Wednesday, July 1, 2015

A Gourmet Meal of Early Literacy Information!

Guest post by Linda DeCramer

Words cannot convey the import and impact of the two online courses I took as part of the Growing Wisconsin Readers initiative - EarlyLiteracy and Books, and Early Literacy Enhanced Storytimes. The instructor, Saroj Ghoting is wonderful and the course content was absolutely transformative in terms of how I approach storytime planning and share early literacy information with caregivers!

A gourmet meal (Pixabay)
Prior to the courses, I was aware of the 5 practices – read, write, sing, play, talk – used to reinforce early literacy components. But, it was as if I had “snacked” on tidbits of info, and did not purposefully incorporate it within the storytime context. Post courses, it’s as if I partook of a carefully crafted, 5 course meal designed to optimally integrate knowledge of child development and early literacy research with the early literacy components AND the 5 practices.

I feel newly empowered to make a difference! I am infinitely more confident in choosing content for my programs, and sharing early literacy info with caregivers. This is truly a gift to be shared and partaken of collectively. 

Three course highlights:

1. The final goal of the combined courses is to train the presenter in offering early literacy information via “asides” during storytime. I’ve notice that adults in attendance are in turn empowered and excited about the importance of their role as EARLY LITERACY NURTURER! Many parents attending storytime have opted to focus on raising their children over money or career. By incorporating early literacy information and reinforcing best practices, storytime is now a learning, growing experience for adult, as well as child, and serves to affirm and legitimize their choice and role.

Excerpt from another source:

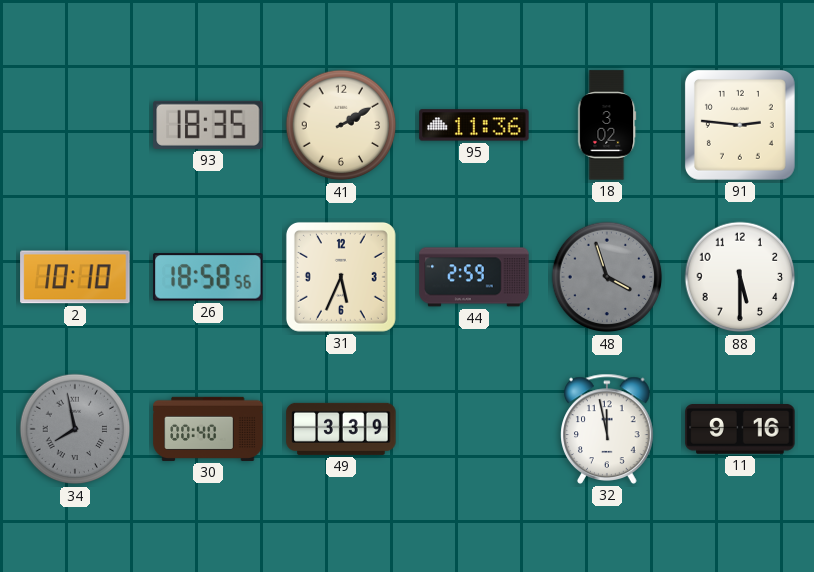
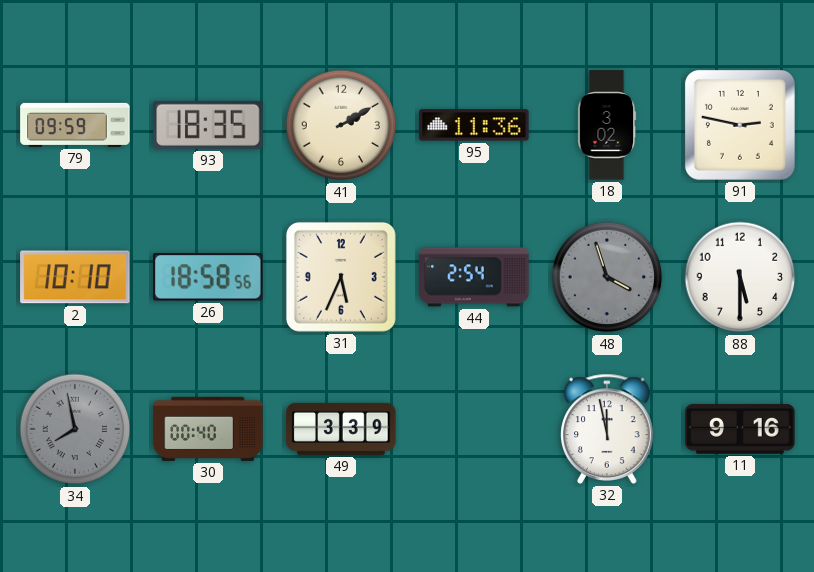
79: none -> 09:59
91: 2:46 -> 2:47
44: 2:59 -> 2:54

2. Conversation and camaraderie among attendees: Sometimes, an “aside” will spark a caregiver to share with the group an exciting moment or development, which illustrates the concept, with their child. A retired educator, who brings her grandsons, occasionally has additional info or knowledge, from her years as a teacher, to share. Despite days filled with very little adult conversation, tears, diapers, messes and melt downs, sharing in this way helps everyone to believe that what they are doing is important!

 
A Storywalk discussion (author's image)
3. Children in motion can listen very well to a story. One of the video clips viewed as part of the Early Literacy and Books course involved a caregiver reading to a child engrossed in play. It appeared the child barely noticed the reader. At intervals, the adult stopped to ask a question about the book. The seemingly unattentive child would immediately answer correctly! Often baby storytime is a bit chaotic and caregivers express concern for their active child who will just not sit for a book, here, there or anywhere. In the past I would have offered tips and ideas for maximizing the child’s time and attention to a book or storytime. While this is still a worthy goal, now I can assure them that activity and listening are not mutually exclusive!